(PROVIDED DATA Opens)
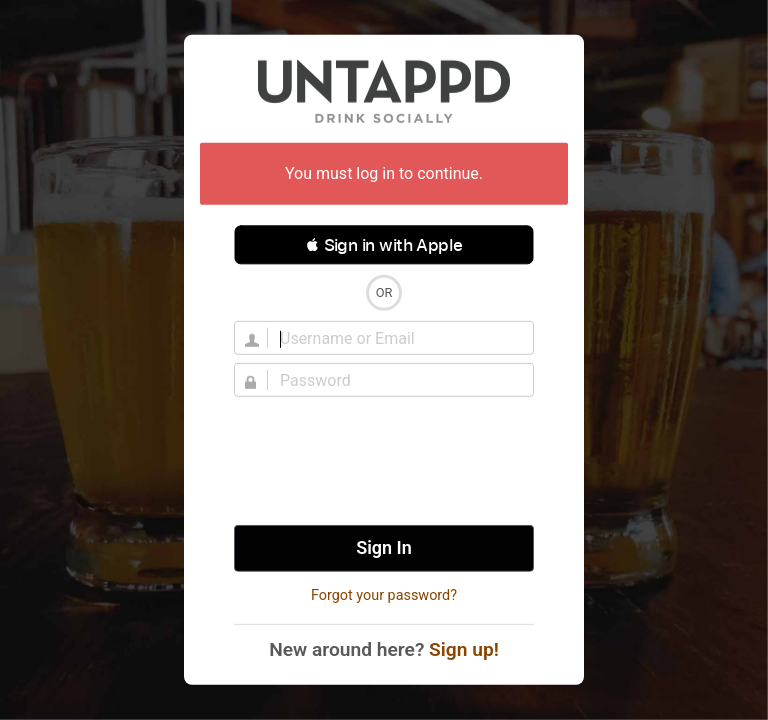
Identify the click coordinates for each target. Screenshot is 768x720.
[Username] (396, 338)
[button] (384, 245)
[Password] (396, 380)
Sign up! (464, 649)
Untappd (384, 91)
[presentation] (384, 461)
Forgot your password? (384, 595)
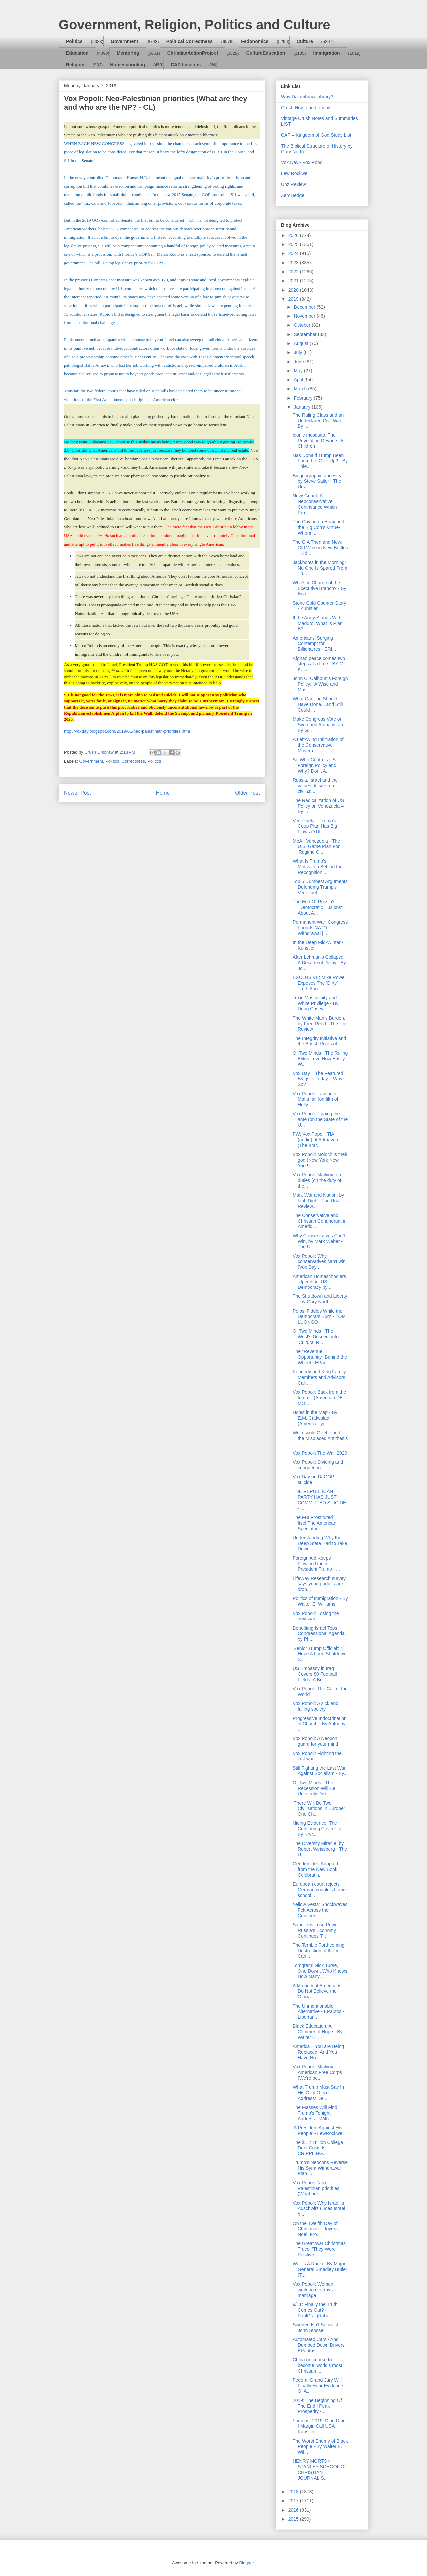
(PROVIDED DATA Closes)
- PROBLEM DETAILS -
Each entry above is to be given again exactly, and any image in it is to be dropped.

- RESPONSE -
Identify the click coordinates for each target. Screenshot is 768x720.
[Username] (396, 338)
[button] (384, 245)
[Password] (396, 380)
Sign up! (464, 649)
Untappd (384, 91)
[presentation] (384, 461)
Forgot your password? (384, 595)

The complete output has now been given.